*** Available data ***

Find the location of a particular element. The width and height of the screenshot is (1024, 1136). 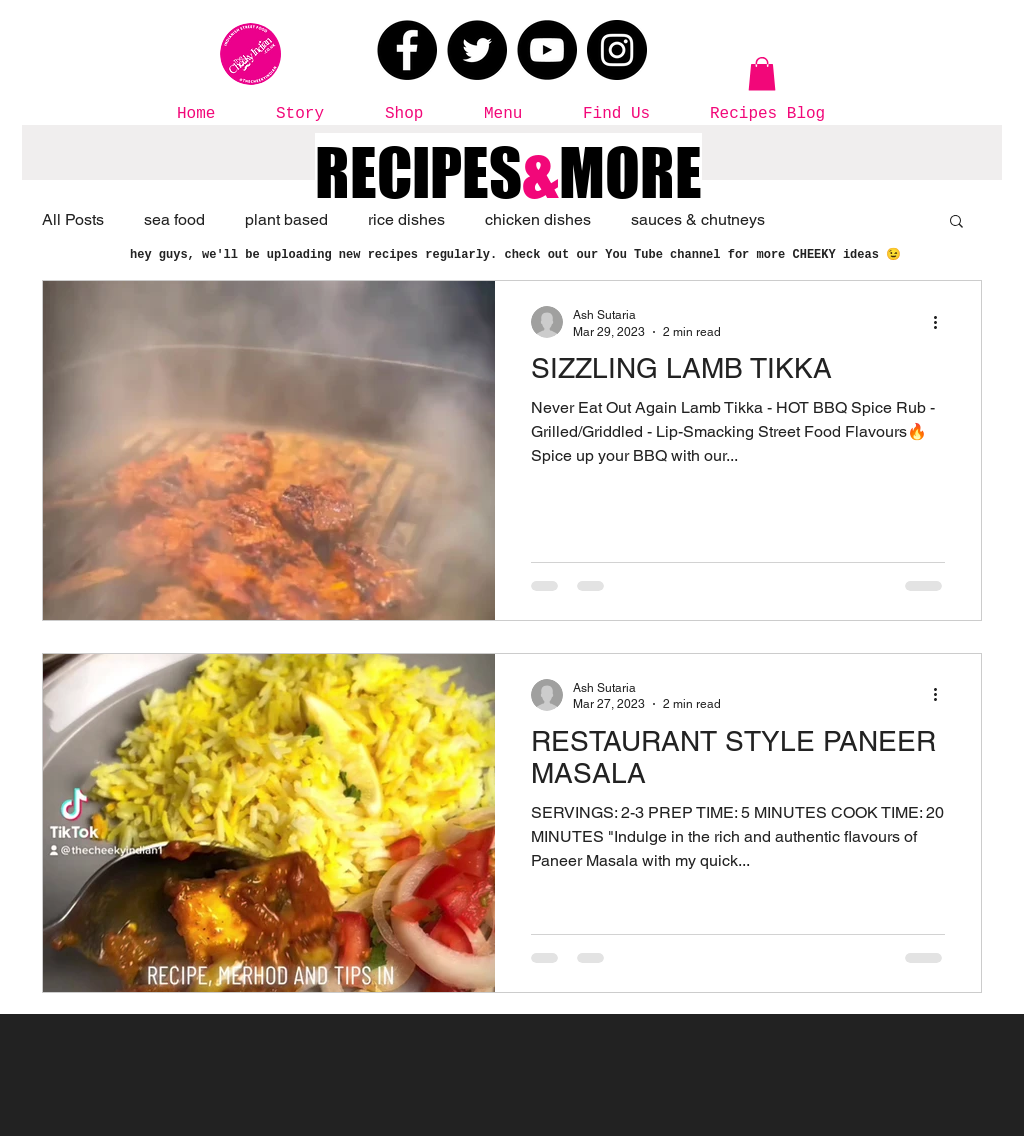

[Twitter] is located at coordinates (477, 50).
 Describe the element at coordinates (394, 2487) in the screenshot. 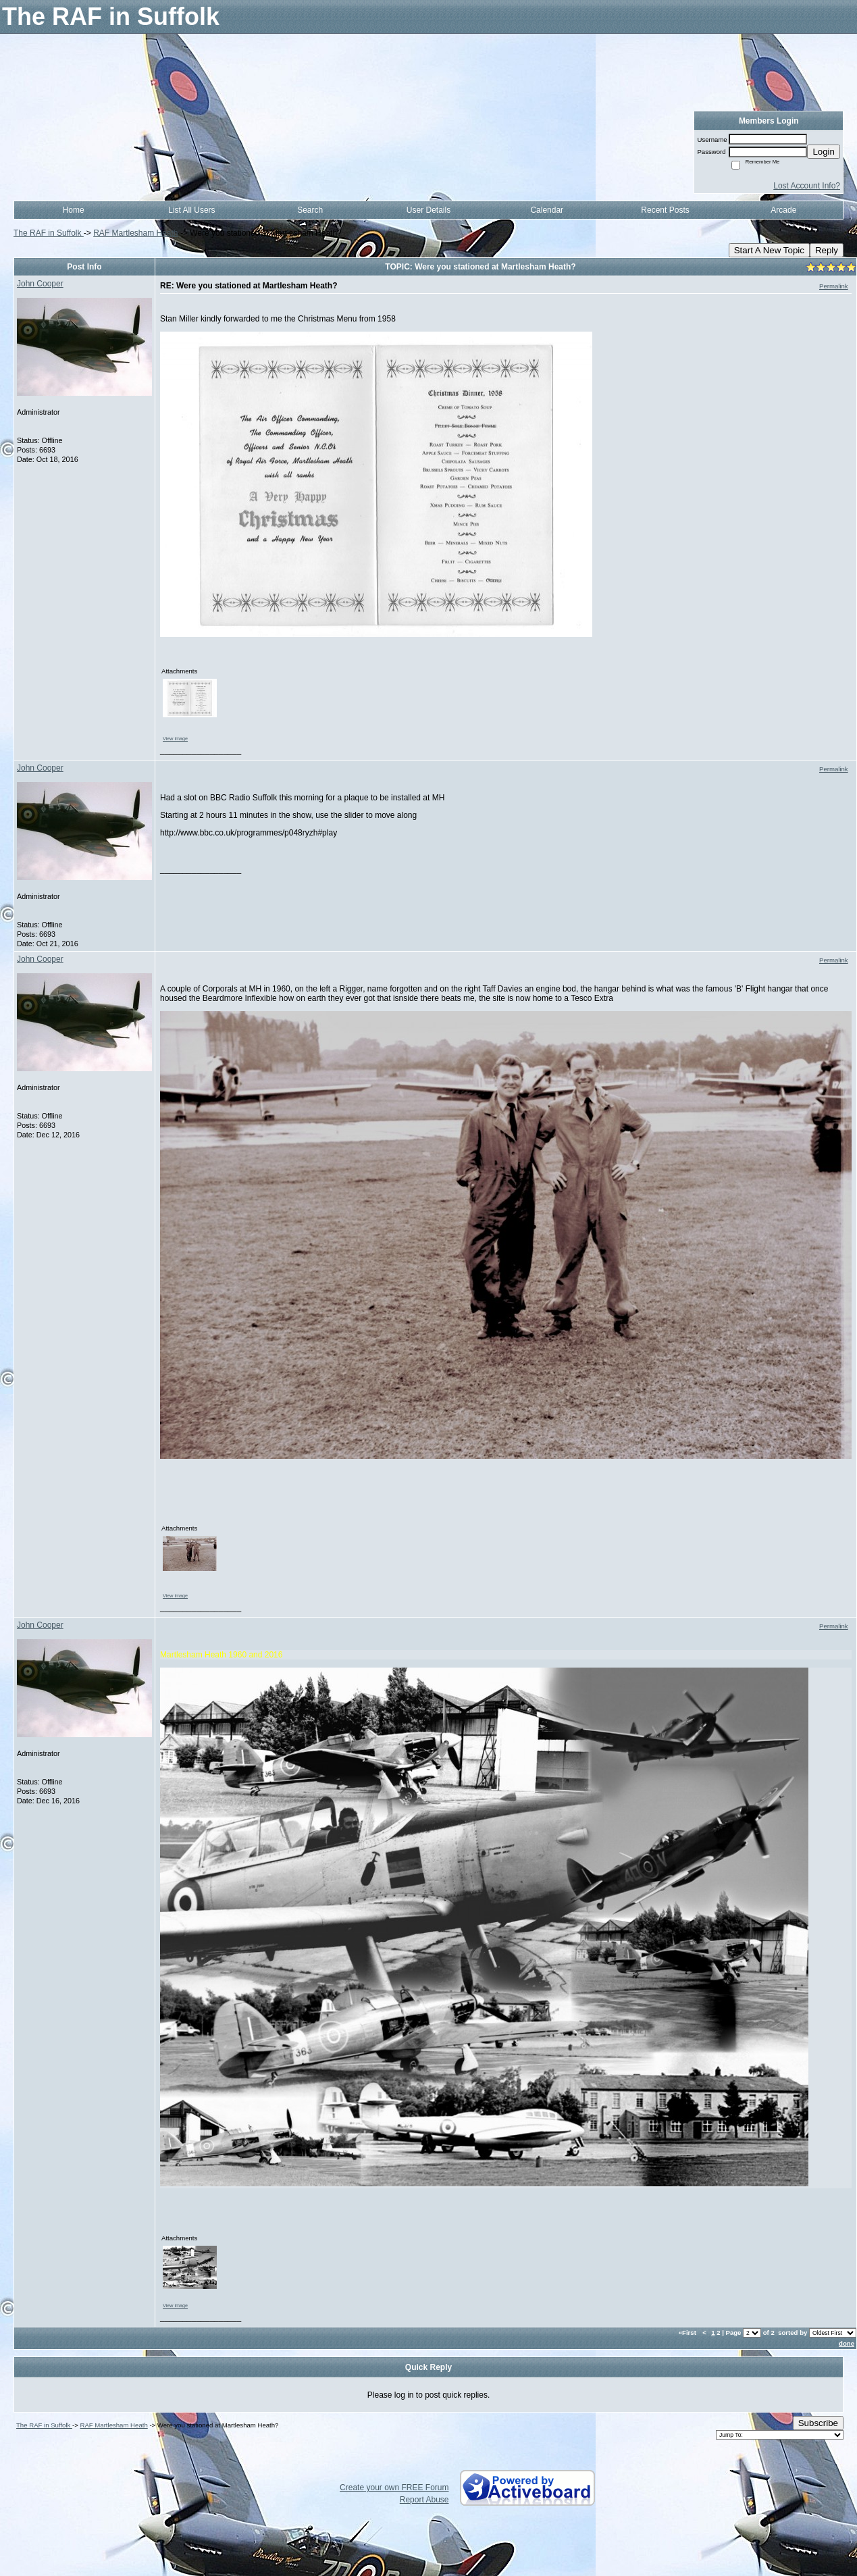

I see `Create your own FREE Forum` at that location.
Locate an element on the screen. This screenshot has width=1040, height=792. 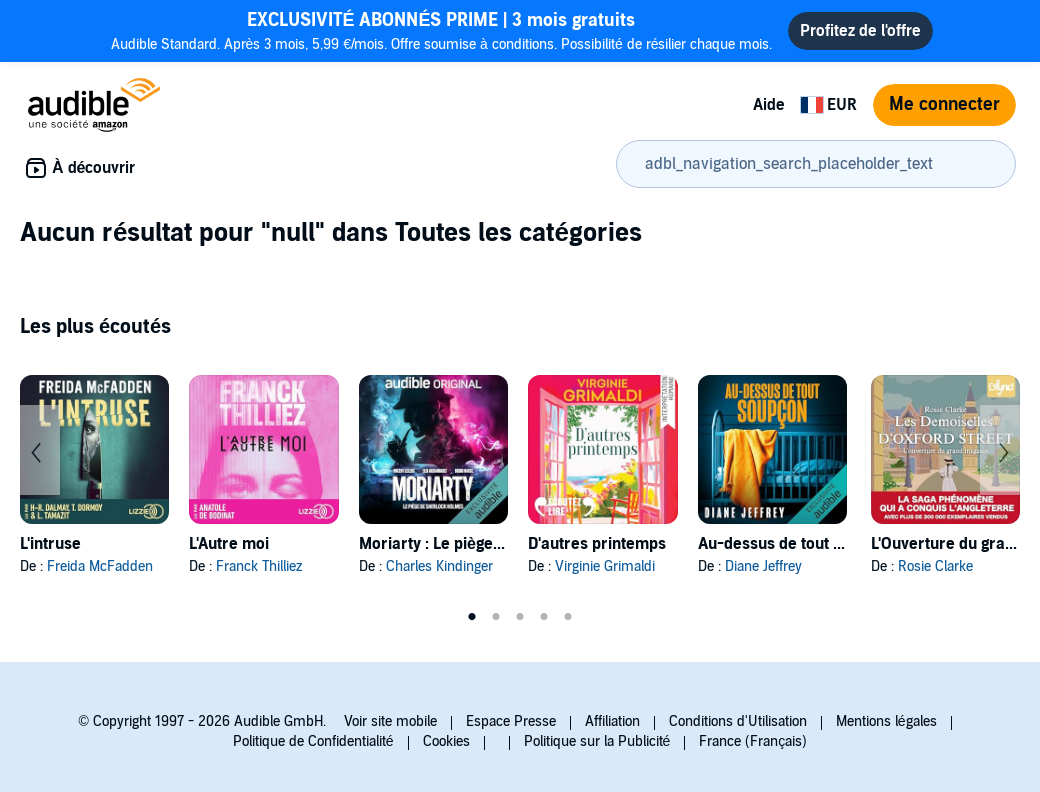
Charles Kindinger is located at coordinates (439, 566).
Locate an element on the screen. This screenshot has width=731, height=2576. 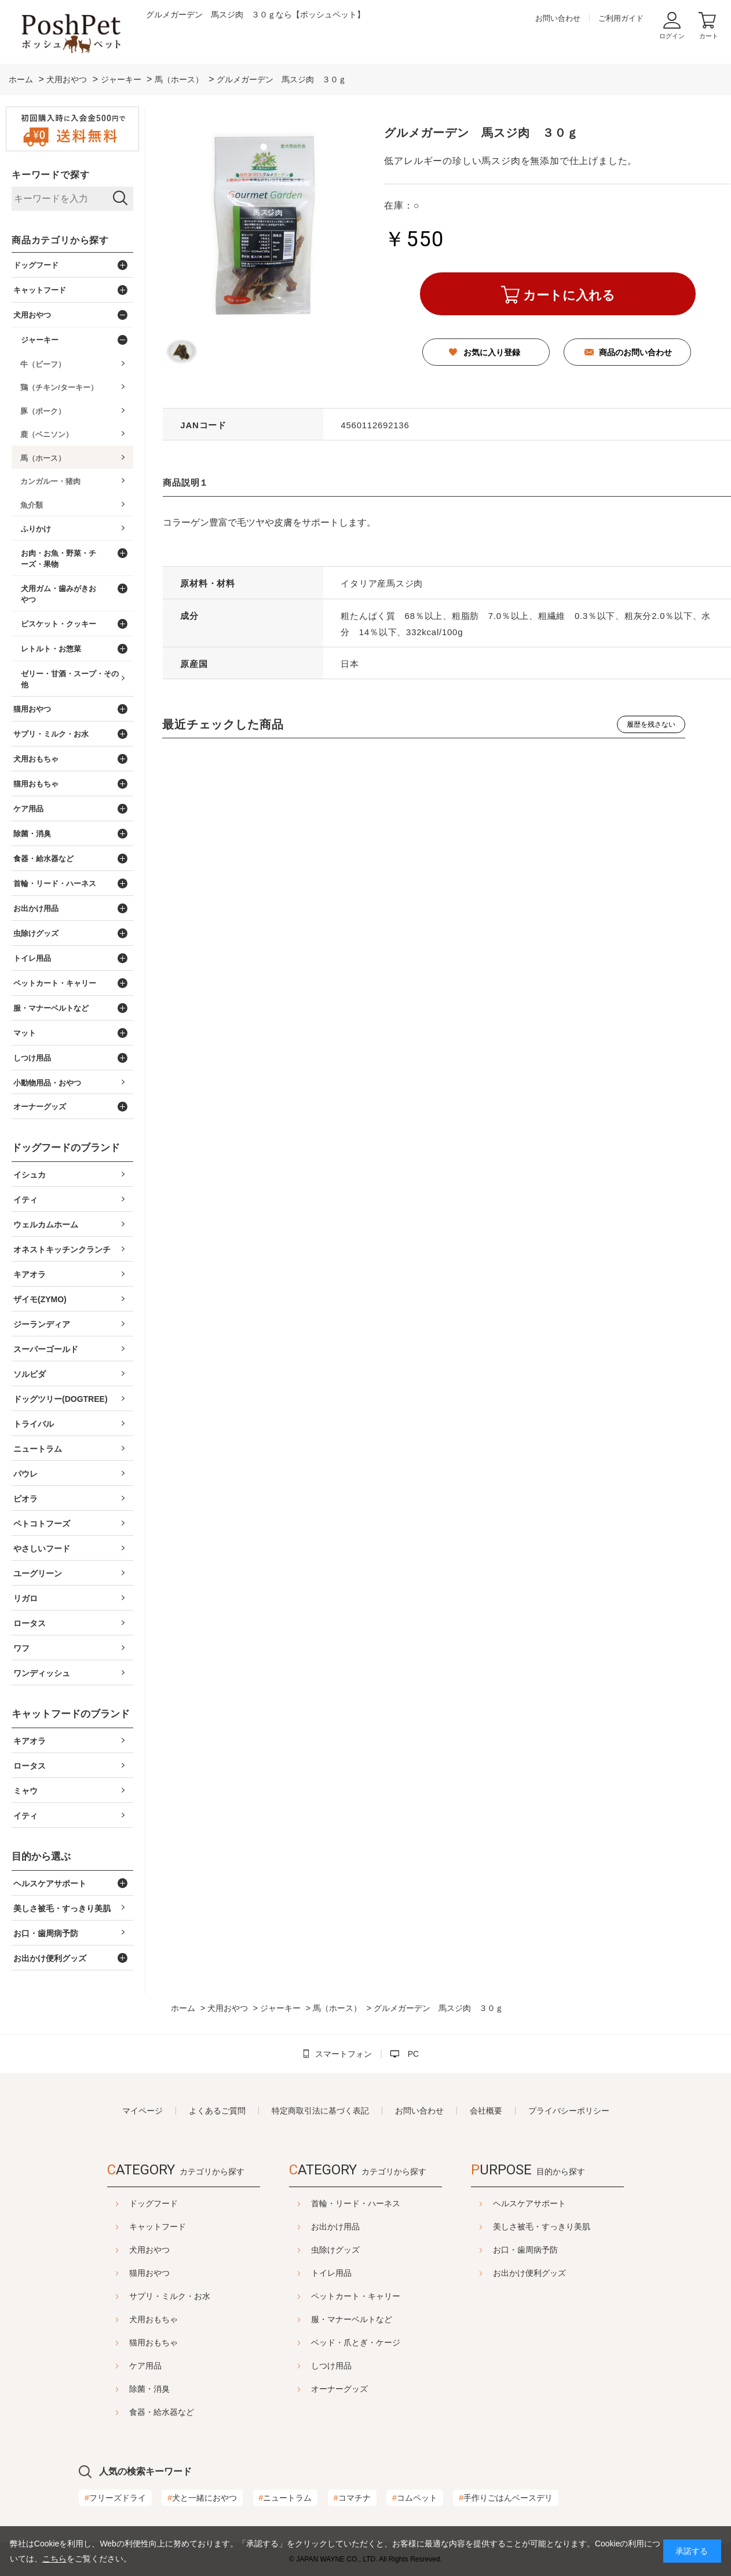
お出かけ便利グッズ is located at coordinates (529, 2273).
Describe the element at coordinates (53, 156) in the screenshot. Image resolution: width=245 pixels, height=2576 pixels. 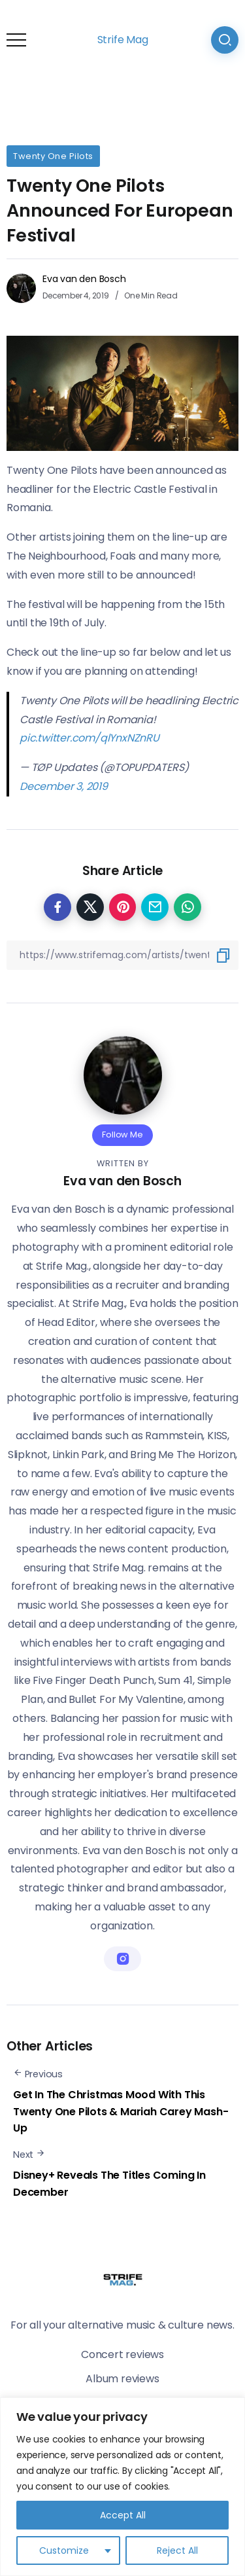
I see `Twenty One Pilots` at that location.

*** End of Available data ***

What is required: Could you reproduce the listing above exactly and drop every picture?

Solution to the exercise:
Find the location of a particular element. The width and height of the screenshot is (1024, 1136). 

[Twitter] is located at coordinates (477, 50).
 Describe the element at coordinates (394, 2487) in the screenshot. 

I see `Create your own FREE Forum` at that location.
Locate an element on the screen. This screenshot has width=1040, height=792. 
Charles Kindinger is located at coordinates (439, 566).
Locate an element on the screen. This screenshot has width=731, height=2576. 
お出かけ便利グッズ is located at coordinates (529, 2273).
Describe the element at coordinates (53, 156) in the screenshot. Image resolution: width=245 pixels, height=2576 pixels. 
I see `Twenty One Pilots` at that location.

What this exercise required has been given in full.